**EXERCISE INSTRUCTIONS**.
Report each line of the data that includes the word "yang".

**DATASET ENTRIES**.
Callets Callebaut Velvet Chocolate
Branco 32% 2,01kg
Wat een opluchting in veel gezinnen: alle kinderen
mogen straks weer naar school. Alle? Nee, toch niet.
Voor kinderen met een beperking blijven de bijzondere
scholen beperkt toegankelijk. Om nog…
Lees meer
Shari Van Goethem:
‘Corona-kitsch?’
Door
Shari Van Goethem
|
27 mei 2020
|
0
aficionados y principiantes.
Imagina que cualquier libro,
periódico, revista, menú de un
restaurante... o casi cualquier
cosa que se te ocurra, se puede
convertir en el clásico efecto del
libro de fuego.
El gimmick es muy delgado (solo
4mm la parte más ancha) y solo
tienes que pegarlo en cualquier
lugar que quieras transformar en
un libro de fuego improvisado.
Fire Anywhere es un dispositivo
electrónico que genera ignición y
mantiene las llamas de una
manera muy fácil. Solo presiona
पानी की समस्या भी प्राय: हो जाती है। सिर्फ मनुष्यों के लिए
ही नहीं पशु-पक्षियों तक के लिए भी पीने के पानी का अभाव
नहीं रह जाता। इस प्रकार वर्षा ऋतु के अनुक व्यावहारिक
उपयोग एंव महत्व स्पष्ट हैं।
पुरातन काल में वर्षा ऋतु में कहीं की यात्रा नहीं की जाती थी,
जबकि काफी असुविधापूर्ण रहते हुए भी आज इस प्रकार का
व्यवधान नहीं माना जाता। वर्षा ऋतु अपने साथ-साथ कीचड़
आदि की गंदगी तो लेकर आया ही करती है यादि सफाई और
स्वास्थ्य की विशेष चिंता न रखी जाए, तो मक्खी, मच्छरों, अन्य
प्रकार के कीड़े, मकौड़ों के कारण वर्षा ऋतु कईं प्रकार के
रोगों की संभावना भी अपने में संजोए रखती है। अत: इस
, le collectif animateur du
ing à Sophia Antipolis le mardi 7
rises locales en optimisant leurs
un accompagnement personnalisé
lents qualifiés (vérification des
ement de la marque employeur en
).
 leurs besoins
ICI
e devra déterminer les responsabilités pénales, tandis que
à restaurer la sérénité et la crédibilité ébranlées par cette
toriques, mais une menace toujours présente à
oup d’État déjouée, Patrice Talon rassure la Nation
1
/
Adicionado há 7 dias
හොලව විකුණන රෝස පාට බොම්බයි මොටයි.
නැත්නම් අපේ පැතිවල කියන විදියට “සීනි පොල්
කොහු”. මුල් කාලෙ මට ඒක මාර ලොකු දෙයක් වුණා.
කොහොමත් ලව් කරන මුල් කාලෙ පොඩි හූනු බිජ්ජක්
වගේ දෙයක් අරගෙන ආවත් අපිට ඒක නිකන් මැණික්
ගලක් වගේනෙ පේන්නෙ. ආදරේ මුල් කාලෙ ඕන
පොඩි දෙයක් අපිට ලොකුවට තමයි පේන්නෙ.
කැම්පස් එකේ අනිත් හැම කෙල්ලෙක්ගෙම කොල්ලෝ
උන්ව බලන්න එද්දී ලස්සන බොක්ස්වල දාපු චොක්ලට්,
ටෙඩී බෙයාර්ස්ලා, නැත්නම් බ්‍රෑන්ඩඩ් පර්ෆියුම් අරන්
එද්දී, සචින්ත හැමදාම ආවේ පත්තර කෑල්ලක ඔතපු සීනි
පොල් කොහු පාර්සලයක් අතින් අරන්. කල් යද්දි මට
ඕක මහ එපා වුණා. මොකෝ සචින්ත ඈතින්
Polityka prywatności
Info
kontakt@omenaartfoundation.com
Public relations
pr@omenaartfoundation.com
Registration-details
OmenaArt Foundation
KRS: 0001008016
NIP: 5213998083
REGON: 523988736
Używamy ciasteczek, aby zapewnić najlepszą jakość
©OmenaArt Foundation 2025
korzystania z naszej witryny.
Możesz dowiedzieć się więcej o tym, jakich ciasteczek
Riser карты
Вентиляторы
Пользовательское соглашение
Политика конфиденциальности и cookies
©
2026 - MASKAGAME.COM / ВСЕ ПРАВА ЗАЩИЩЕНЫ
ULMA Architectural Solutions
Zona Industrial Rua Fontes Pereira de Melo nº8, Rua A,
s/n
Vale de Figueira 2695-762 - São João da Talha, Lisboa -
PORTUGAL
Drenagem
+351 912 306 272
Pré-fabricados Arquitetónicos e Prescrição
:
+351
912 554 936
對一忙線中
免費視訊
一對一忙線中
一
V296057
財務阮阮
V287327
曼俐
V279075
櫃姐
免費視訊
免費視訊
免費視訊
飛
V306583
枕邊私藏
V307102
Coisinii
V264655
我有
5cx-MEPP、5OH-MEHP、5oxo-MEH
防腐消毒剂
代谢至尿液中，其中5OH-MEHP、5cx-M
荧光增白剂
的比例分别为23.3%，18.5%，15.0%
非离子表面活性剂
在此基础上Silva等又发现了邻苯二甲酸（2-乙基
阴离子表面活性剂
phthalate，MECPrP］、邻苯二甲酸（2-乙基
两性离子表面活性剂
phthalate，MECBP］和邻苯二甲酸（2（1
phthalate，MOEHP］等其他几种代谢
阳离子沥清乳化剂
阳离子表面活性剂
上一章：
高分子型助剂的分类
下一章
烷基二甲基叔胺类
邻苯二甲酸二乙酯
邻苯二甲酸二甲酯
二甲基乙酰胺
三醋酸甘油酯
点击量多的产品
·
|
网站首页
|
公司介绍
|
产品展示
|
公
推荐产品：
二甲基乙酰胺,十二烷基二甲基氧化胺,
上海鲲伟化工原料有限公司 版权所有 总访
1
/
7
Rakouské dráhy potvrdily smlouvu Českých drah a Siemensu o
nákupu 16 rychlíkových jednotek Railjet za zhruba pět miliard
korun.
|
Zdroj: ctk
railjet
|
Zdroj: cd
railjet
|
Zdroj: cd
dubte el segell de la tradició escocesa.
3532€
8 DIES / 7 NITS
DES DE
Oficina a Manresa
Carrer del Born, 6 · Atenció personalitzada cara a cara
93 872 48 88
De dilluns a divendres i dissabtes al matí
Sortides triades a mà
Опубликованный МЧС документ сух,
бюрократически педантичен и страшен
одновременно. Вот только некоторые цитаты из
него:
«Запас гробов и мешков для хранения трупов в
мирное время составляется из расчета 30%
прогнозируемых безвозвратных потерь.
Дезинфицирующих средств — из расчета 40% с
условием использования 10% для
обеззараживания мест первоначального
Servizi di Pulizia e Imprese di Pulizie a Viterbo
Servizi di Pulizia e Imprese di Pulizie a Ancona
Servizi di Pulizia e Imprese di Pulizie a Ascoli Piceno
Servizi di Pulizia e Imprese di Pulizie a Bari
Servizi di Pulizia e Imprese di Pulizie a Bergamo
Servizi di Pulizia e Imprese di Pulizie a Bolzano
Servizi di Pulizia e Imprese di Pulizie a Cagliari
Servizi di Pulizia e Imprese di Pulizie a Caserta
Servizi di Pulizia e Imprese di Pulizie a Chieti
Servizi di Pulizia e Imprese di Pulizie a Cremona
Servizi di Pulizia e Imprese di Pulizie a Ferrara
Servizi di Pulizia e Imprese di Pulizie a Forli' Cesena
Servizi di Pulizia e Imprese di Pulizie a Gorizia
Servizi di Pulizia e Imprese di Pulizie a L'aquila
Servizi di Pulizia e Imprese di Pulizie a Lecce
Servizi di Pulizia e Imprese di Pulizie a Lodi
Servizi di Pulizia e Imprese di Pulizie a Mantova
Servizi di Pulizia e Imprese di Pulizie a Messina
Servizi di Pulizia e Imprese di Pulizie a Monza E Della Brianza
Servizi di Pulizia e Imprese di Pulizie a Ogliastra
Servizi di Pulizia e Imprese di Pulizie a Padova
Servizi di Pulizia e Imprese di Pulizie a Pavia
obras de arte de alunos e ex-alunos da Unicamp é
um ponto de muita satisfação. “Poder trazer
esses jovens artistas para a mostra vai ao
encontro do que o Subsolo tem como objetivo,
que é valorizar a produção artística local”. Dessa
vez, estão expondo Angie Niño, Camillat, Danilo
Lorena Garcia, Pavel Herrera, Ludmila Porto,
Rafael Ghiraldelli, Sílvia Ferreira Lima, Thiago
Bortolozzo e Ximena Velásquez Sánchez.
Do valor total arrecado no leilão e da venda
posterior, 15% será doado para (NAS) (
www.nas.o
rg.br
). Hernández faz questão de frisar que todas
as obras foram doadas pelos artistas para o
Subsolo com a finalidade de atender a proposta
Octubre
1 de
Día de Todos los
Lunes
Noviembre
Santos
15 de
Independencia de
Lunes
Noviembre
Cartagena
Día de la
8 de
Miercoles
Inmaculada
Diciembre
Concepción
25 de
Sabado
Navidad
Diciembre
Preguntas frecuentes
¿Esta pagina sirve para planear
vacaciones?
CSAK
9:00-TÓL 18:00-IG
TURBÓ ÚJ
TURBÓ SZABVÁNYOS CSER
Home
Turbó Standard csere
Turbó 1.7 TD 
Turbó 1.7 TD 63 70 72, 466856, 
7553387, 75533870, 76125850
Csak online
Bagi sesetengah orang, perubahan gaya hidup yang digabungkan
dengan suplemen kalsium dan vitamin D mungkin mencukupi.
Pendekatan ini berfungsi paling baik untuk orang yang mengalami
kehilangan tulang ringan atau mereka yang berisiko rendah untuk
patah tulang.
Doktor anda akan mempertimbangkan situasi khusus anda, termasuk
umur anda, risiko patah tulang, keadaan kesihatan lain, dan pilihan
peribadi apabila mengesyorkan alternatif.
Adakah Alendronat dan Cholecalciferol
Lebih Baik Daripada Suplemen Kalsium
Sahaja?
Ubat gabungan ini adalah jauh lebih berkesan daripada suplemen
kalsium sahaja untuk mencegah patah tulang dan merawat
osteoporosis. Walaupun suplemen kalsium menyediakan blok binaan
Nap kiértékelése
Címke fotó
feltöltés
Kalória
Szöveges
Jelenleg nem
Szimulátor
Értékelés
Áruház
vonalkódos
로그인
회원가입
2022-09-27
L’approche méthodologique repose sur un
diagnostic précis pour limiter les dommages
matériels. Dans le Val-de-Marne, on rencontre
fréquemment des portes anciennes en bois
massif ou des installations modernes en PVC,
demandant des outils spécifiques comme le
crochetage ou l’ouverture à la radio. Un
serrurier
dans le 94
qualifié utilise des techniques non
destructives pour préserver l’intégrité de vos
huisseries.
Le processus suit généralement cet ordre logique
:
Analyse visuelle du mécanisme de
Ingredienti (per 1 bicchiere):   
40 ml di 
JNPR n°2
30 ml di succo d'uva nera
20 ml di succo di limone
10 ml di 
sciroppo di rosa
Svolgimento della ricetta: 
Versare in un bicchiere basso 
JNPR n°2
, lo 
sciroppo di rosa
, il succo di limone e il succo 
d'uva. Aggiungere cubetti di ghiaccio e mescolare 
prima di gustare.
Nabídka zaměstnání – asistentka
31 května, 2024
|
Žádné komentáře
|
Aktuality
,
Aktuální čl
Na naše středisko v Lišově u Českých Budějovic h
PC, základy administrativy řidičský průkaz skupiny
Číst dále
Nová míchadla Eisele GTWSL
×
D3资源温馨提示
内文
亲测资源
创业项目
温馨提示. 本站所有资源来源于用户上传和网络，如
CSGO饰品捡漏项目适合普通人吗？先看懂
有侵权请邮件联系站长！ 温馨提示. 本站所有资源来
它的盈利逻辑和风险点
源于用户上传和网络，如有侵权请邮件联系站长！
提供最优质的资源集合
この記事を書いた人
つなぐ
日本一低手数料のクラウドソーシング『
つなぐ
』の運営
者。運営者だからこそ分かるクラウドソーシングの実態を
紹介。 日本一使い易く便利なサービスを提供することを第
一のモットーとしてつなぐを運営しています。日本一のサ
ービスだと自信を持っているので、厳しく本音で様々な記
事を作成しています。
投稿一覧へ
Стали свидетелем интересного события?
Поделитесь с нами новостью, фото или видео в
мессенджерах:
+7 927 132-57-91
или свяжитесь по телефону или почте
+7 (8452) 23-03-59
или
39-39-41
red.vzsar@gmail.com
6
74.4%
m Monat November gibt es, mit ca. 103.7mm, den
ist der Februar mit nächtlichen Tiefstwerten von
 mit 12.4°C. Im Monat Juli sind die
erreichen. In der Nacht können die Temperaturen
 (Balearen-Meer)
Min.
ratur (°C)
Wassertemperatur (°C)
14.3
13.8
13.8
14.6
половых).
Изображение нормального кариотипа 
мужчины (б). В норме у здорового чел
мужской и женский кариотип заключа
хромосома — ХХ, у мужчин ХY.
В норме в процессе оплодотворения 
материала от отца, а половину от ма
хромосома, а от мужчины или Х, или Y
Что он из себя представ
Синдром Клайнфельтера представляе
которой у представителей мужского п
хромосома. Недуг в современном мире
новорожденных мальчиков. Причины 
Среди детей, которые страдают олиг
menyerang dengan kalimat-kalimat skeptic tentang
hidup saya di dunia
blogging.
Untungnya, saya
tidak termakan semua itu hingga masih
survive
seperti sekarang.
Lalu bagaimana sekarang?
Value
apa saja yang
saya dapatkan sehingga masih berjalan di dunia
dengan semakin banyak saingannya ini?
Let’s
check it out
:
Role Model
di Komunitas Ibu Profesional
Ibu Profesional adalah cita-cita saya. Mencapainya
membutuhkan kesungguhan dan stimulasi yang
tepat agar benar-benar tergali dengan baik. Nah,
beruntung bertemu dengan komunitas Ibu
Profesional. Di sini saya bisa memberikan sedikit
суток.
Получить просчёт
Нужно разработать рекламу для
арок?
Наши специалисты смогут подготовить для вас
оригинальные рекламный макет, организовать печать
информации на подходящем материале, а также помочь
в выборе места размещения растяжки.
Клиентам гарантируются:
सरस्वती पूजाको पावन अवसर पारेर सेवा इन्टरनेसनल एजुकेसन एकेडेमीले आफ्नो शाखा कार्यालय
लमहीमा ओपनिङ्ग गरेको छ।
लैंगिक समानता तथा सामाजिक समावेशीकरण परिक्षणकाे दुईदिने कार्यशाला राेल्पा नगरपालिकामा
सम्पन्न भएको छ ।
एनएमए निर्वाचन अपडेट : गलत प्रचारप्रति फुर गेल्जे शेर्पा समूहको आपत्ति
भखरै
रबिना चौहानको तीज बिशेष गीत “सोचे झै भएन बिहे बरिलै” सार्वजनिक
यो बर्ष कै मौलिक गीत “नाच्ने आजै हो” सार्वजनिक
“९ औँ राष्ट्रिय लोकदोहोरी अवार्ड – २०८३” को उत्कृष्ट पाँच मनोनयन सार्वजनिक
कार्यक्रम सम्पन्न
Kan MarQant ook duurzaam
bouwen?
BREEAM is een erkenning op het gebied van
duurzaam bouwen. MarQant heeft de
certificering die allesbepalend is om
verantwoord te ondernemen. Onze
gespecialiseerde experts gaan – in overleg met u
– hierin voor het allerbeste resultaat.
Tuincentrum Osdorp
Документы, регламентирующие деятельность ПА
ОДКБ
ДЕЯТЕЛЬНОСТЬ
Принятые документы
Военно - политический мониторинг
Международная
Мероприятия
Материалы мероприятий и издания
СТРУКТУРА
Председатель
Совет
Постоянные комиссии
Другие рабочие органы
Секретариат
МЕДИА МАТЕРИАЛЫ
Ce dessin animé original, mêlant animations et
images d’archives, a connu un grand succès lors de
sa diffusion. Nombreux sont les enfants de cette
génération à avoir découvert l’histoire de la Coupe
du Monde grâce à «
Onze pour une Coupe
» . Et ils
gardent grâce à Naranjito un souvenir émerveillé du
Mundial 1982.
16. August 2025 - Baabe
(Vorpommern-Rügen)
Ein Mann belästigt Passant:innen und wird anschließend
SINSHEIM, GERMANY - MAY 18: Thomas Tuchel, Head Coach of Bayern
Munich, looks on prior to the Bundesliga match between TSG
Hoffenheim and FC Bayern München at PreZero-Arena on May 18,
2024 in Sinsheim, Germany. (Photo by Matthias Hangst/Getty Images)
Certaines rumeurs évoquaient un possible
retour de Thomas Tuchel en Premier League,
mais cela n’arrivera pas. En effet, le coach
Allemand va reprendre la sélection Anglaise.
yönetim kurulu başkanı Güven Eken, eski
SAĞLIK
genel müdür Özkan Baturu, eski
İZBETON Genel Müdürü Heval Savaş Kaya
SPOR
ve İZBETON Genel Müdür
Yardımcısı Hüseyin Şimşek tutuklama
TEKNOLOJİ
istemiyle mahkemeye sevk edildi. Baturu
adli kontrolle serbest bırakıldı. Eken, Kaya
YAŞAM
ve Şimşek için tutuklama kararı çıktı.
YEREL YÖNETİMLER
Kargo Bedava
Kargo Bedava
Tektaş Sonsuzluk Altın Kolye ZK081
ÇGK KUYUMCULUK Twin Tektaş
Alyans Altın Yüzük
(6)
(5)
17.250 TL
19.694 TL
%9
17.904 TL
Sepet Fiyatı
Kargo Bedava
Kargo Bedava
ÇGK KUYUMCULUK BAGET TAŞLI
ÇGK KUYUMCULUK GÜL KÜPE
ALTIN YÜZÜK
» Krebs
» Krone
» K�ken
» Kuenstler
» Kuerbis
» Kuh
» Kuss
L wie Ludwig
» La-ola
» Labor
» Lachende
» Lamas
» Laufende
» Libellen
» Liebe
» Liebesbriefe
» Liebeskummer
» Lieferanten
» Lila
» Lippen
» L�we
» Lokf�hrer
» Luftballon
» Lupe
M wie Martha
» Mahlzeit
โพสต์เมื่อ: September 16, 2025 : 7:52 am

**ANSWER FOR THE TASK**.
Bagi sesetengah orang, perubahan gaya hidup yang digabungkan
Pendekatan ini berfungsi paling baik untuk orang yang mengalami
kehilangan tulang ringan atau mereka yang berisiko rendah untuk
apa saja yang
membutuhkan kesungguhan dan stimulasi yang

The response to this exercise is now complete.